Field Guide #8: Publicists
The high-stress world of managing messaging for actors to execs to CEOs, to an audience that doesn't want to listen
Welcome to more of my Field Guides to Modern Hollywood, covering the handling and care of the different personalities and professions who populate your neighborhood. I earlier wrote about Actors, Writers, Agents, Executives, Reporters, Directors and Producers. Today: Publicists.
Of all the professions in Hollywood that these field guides have reviewed, “publicist” may be the one whose work is least understood and least appreciated, even as it has an enormous impact on the community.
It is also a job whose nature has been turned upside down by digital disruption in ways that Hollywood still hasn’t accepted.
From the young person manning the clipboard outside a premiere party to the all-powerful image Svengali to former White House press secretaries, the label covers such a vast swath of professionals. But who are these people who work in such shadowy realms?

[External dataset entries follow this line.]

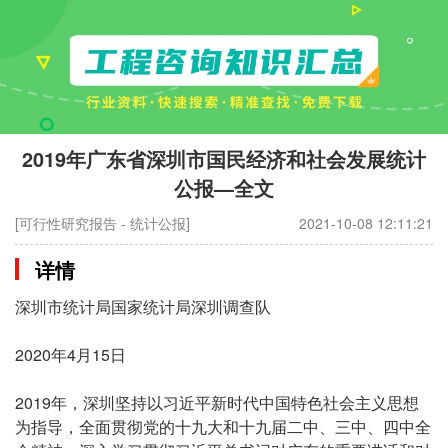
2019年广东省深圳市国民经济和社会发展统计
公报—全文
[可行性研究报告 - 统计公报]
2021-10-08 12:11:21
详情
深圳市统计局国家统计局深圳调查队
2020年4月15日
2019年，深圳坚持以习近平新时代中国特色社会主义思想
为指导，全面贯彻党的十九大和十九届二中、三中、四中全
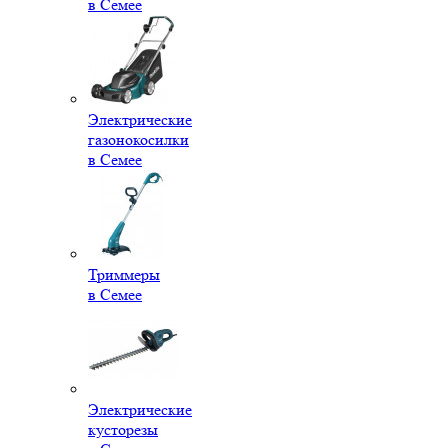
в Семее
Электрические
газонокосилки
в Семее
Триммеры
в Семее
Электрические
кусторезы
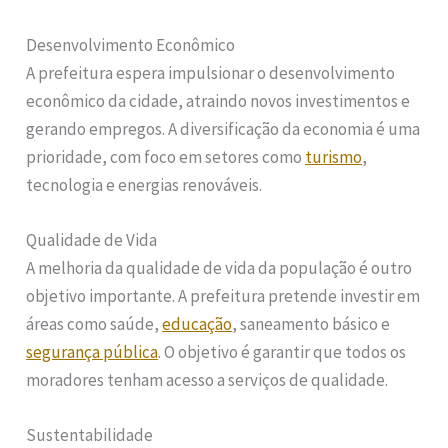
Desenvolvimento Econômico
A prefeitura espera impulsionar o desenvolvimento
econômico da cidade, atraindo novos investimentos e
gerando empregos. A diversificação da economia é uma
prioridade, com foco em setores como
turismo
,
tecnologia e energias renováveis.
Qualidade de Vida
A melhoria da qualidade de vida da população é outro
objetivo importante. A prefeitura pretende investir em
áreas como saúde,
educação
, saneamento básico e
segurança pública
. O objetivo é garantir que todos os
moradores tenham acesso a serviços de qualidade.
Sustentabilidade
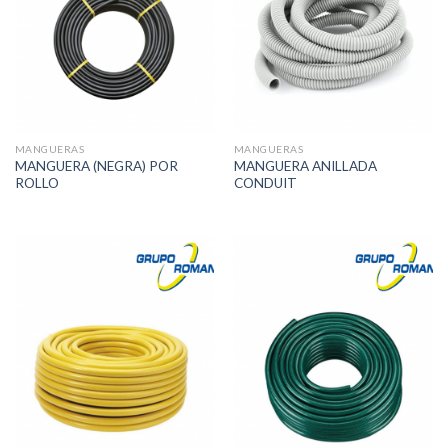
MANGUERAS
MANGUERAS
MANGUERA (NEGRA) POR
MANGUERA ANILLADA
ROLLO
CONDUIT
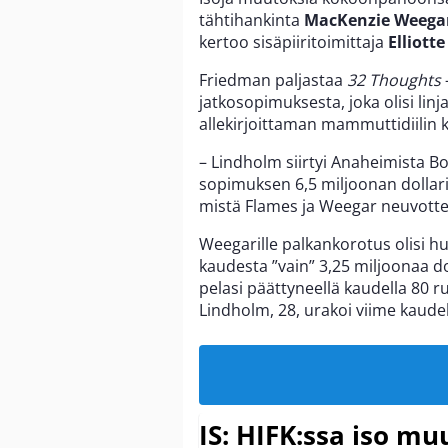
tähtihankinta
MacKenzie Weega
kertoo sisäpiiritoimittaja
Elliott
Friedman paljastaa
32 Thoughts
jatkosopimuksesta, joka olisi lin
allekirjoittaman mammuttidiilin 
– Lindholm siirtyi Anaheimista Bo
sopimuksen 6,5 miljoonan dollari
mistä Flames ja Weegar neuvottel
Weegarille palkankorotus olisi hu
kaudesta ”vain” 3,25 miljoonaa do
pelasi päättyneellä kaudella 80 
Lindholm, 28, urakoi viime kaude
IS: HIFK:ssa iso muu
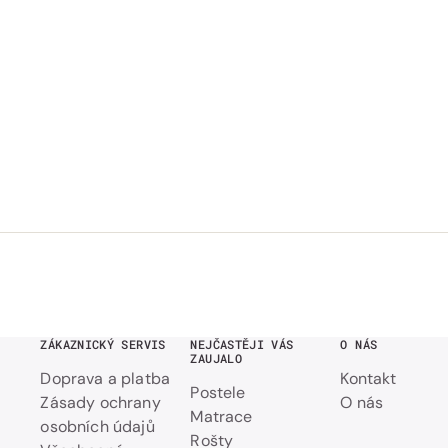
ZÁKAZNICKÝ SERVIS
NEJČASTĚJI VÁS
O NÁS
ZAUJALO
Doprava a platba
Kontakt
Postele
Zásady ochrany
O nás
Matrace
osobních údajů
Rošty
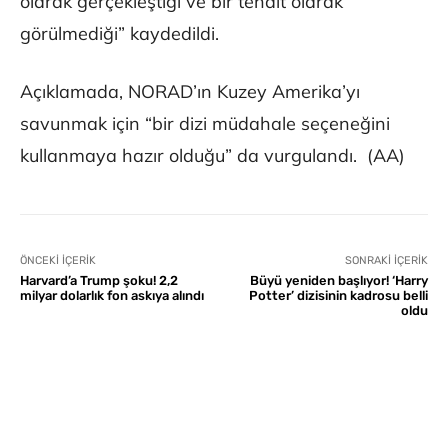
olarak gerçekleştiği ve bir tehdit olarak
görülmediği” kaydedildi.
Açıklamada, NORAD’ın Kuzey Amerika’yı
savunmak için “bir dizi müdahale seçeneğini
kullanmaya hazır olduğu” da vurgulandı. (AA)
ÖNCEKI İÇERIK
SONRAKI İÇERIK
Harvard’a Trump şoku! 2,2
Büyü yeniden başlıyor! ‘Harry
milyar dolarlık fon askıya alındı
Potter’ dizisinin kadrosu belli
oldu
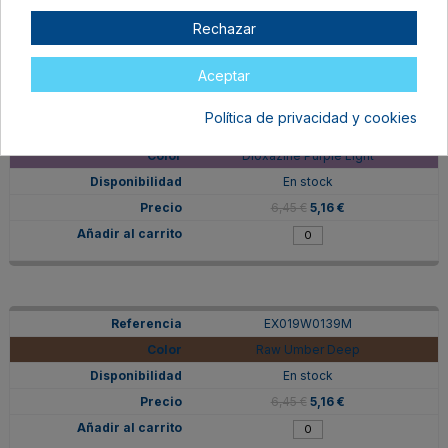
6,45 €
5,16 €
Rechazar
Aceptar
Política de privacidad y cookies
EX019W0214M
Dioxazine Purple Light
En stock
6,45 €
5,16 €
EX019W0139M
Raw Umber Deep
En stock
6,45 €
5,16 €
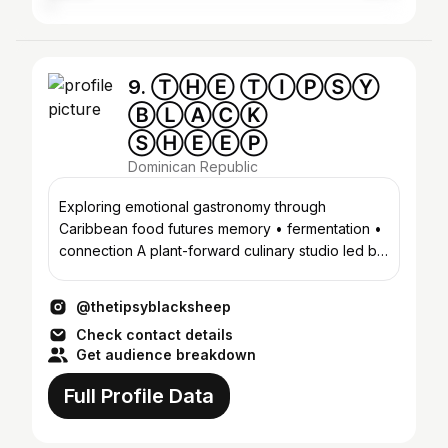
9. ⓉⒽⒺ ⓉⒾⓅⓈⓎ
ⒷⓁⒶⒸⓀ
ⓈⒽⒺⒺⓅ
Dominican Republic
Exploring emotional gastronomy through
Caribbean food futures memory • fermentation •
connection A plant-forward culinary studio led by
Ruth Aquino
@thetipsyblacksheep
Check contact details
Get audience breakdown
Full Profile Data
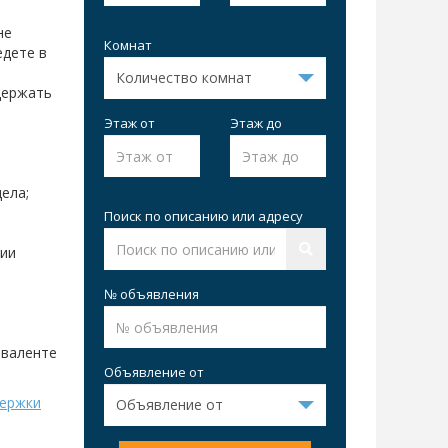
не
Комнат
едете в
держать
Этаж от
Этаж до
ела;
Поиск по описанию или адресу
нии
№ объявления
иваленте
Объявление от
ержки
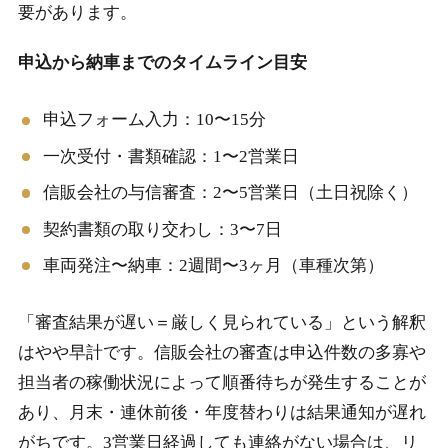
要があります。
申込から納車までのタイムライン目安
申込フォーム入力：10〜15分
一次受付・書類確認：1〜2営業日
信販会社の与信審査：2〜5営業日（土日祝除く）
契約書類の取り交わし：3〜7日
車両発注〜納車：2週間〜3ヶ月（車種次第）
「審査結果が遅い＝厳しく見られている」という解釈
はやや早計です。信販会社の審査は申込件数の多寡や
担当者の稼働状況によって順番待ちが発生することが
あり、月末・連休前後・年度替わりは結果通知が遅れ
がちです。3営業日経過しても連絡がない場合は、リ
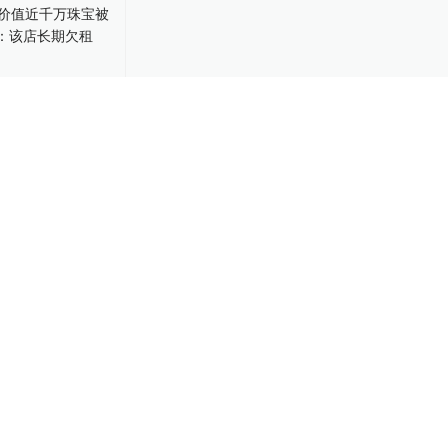
价值近千万珠
，商场：该店
-21
43
业生租房需家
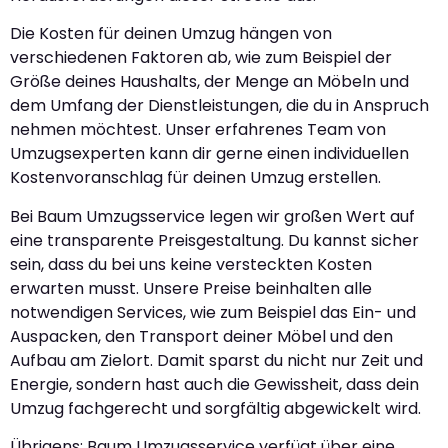
Die Kosten für deinen Umzug hängen von
verschiedenen Faktoren ab, wie zum Beispiel der
Größe deines Haushalts, der Menge an Möbeln und
dem Umfang der Dienstleistungen, die du in Anspruch
nehmen möchtest. Unser erfahrenes Team von
Umzugsexperten kann dir gerne einen individuellen
Kostenvoranschlag für deinen Umzug erstellen.
Bei Baum Umzugsservice legen wir großen Wert auf
eine transparente Preisgestaltung. Du kannst sicher
sein, dass du bei uns keine versteckten Kosten
erwarten musst. Unsere Preise beinhalten alle
notwendigen Services, wie zum Beispiel das Ein- und
Auspacken, den Transport deiner Möbel und den
Aufbau am Zielort. Damit sparst du nicht nur Zeit und
Energie, sondern hast auch die Gewissheit, dass dein
Umzug fachgerecht und sorgfältig abgewickelt wird.
Übrigens: Baum Umzugsservice verfügt über eine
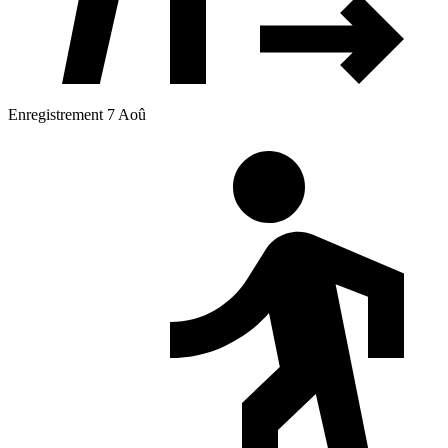
Enregistrement 7 Aoû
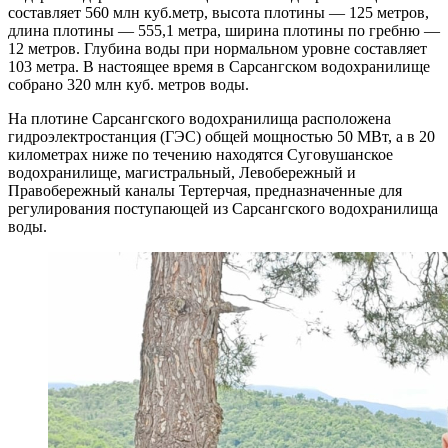
составляет 560 млн куб.метр, высота плотины — 125 метров,
длина плотины — 555,1 метра, ширина плотины по гребню —
12 метров. Глубина воды при нормальном уровне составляет
103 метра. В настоящее время в Сарсангском водохранилище
собрано 320 млн куб. метров воды.
На плотине Сарсангского водохранилища расположена
гидроэлектростанция (ГЭС) общей мощностью 50 МВт, а в 20
километрах ниже по течению находятся Суговушанское
водохранилище, магистральный, Левобережный и
Правобережный каналы Тертерчая, предназначенные для
регулирования поступающей из Сарсангского водохранилища
воды.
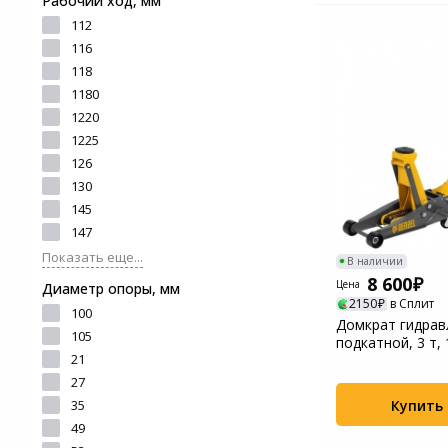
Рабочий ход, мм
112
116
118
1180
1220
1225
126
130
145
147
Показать еще...
В наличии
8 600
Цена
Диаметр опоры, мм
2150
в Сплит
100
Домкрат гидрав
105
подкатной, 3 т,
21
быстрый подъе..
27
Купить
35
49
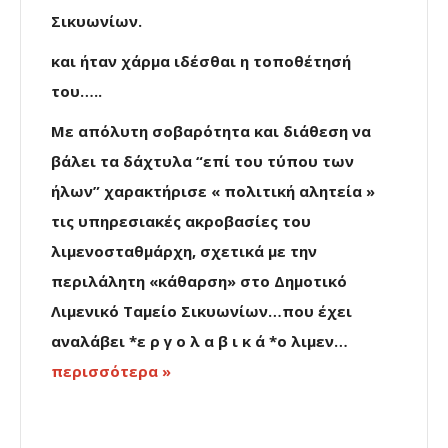
Σικυωνίων.
και ήταν χάρμα ιδέσθαι η τοποθέτησή
του…..
Με απόλυτη σοβαρότητα και διάθεση να
βάλει τα δάχτυλα “επί του τύπου των
ήλων” χαρακτήρισε « πολιτική αλητεία »
τις υπηρεσιακές ακροβασίες του
λιμενοσταθμάρχη, σχετικά με την
περιλάλητη «κάθαρση» στο Δημοτικό
Λιμενικό Ταμείο Σικυωνίων…που έχει
αναλάβει *ε ρ γ ο λ α β ι κ ά *ο λιμεν…
περισσότερα »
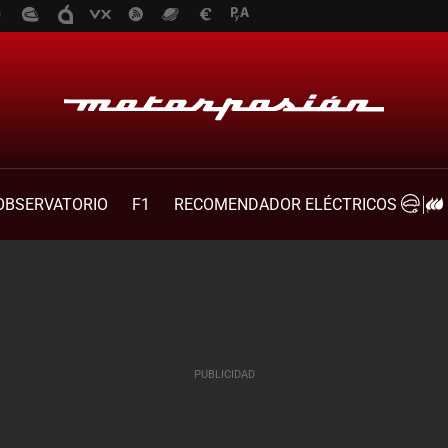
OBSERVATORIO
F1
RECOMENDADOR ELÉCTRICOS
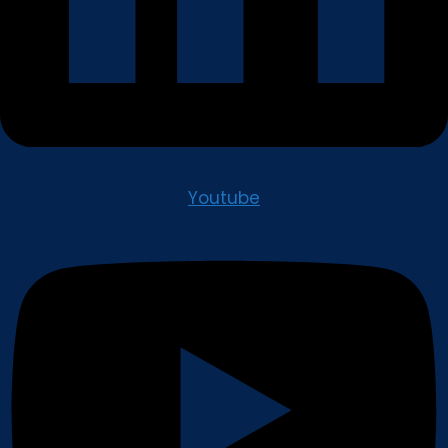
Youtube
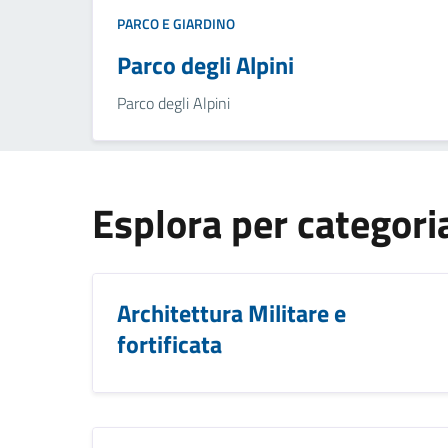
PARCO E GIARDINO
Parco degli Alpini
Parco degli Alpini
Esplora per categori
Architettura Militare e
fortificata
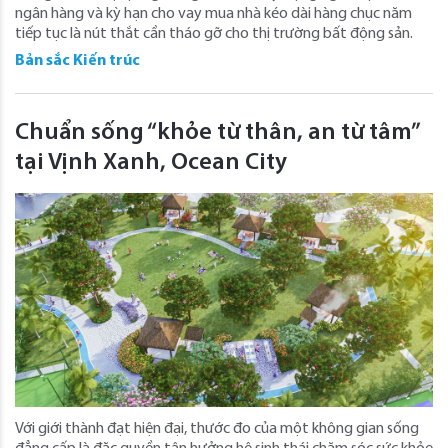
ngân hàng và kỳ hạn cho vay mua nhà kéo dài hàng chục năm
tiếp tục là nút thắt cần tháo gỡ cho thị trường bất động sản.
Bản sắc Kiến trúc
Chuẩn sống “khỏe từ thân, an từ tâm”
tại Vịnh Xanh, Ocean City
Với giới thành đạt hiện đại, thước đo của một không gian sống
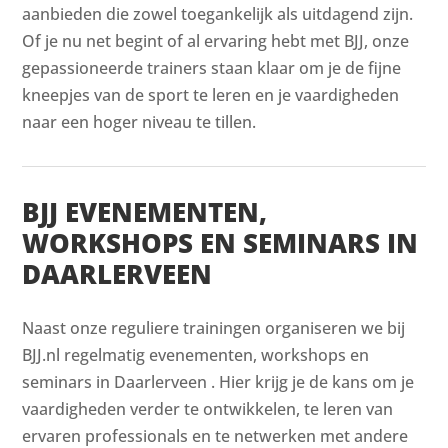
aanbieden die zowel toegankelijk als uitdagend zijn.
Of je nu net begint of al ervaring hebt met BJJ, onze
gepassioneerde trainers staan klaar om je de fijne
kneepjes van de sport te leren en je vaardigheden
naar een hoger niveau te tillen.
BJJ EVENEMENTEN,
WORKSHOPS EN SEMINARS IN
DAARLERVEEN
Naast onze reguliere trainingen organiseren we bij
BJJ.nl regelmatig evenementen, workshops en
seminars in Daarlerveen . Hier krijg je de kans om je
vaardigheden verder te ontwikkelen, te leren van
ervaren professionals en te netwerken met andere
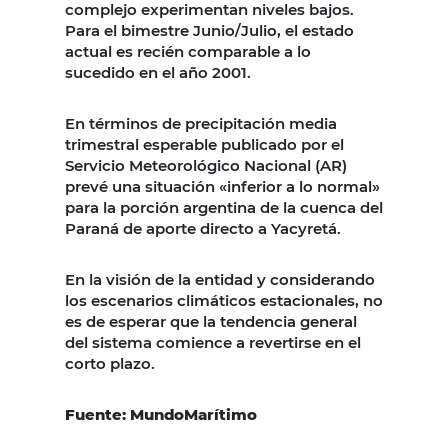
complejo experimentan niveles bajos.
Para el bimestre Junio/Julio, el estado
actual es recién comparable a lo
sucedido en el año 2001.
En términos de precipitación media
trimestral esperable publicado por el
Servicio Meteorológico Nacional (AR)
prevé una situación «inferior a lo normal»
para la porción argentina de la cuenca del
Paraná de aporte directo a Yacyretá.
En la visión de la entidad y considerando
los escenarios climáticos estacionales, no
es de esperar que la tendencia general
del sistema comience a revertirse en el
corto plazo.
Fuente: MundoMarítimo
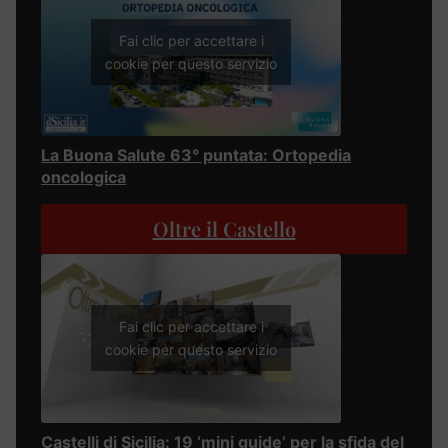
Fai clic per accettare i
cookie per questo servizio
La Buona Salute 63° puntata: Ortopedia
oncologica
Oltre il Castello
Fai clic per accettare i
cookie per questo servizio
Castelli di Sicilia: 19 ‘mini guide’ per la sfida del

Let’s take a look into the world of publicists, the secret hand of Hollywood:
I. The Three Flacks You Meet in Hollywood
The blanket term publicists covers people working in disparate fields, with wildly different priorities. Although these are many and varied, the vast majority of publicists live under one of these three umbrellas:
Personal: The publicists who work directly for talent and filmmakers
Tune In: The publicists who work for studios directly to promote the products, shows and films
Corporate: The ones who work largely for companies to promote and defend the corporate name itself, as well as its officers
Ostensibly, they all deal with shaping public discourse and perceptions, but the three paths are in fact so different in what they do that they are distinct professions. Proof of that is in how little crossover there is between the various roles.
“There are not many people who can do more than one of those things well,” says one publicist.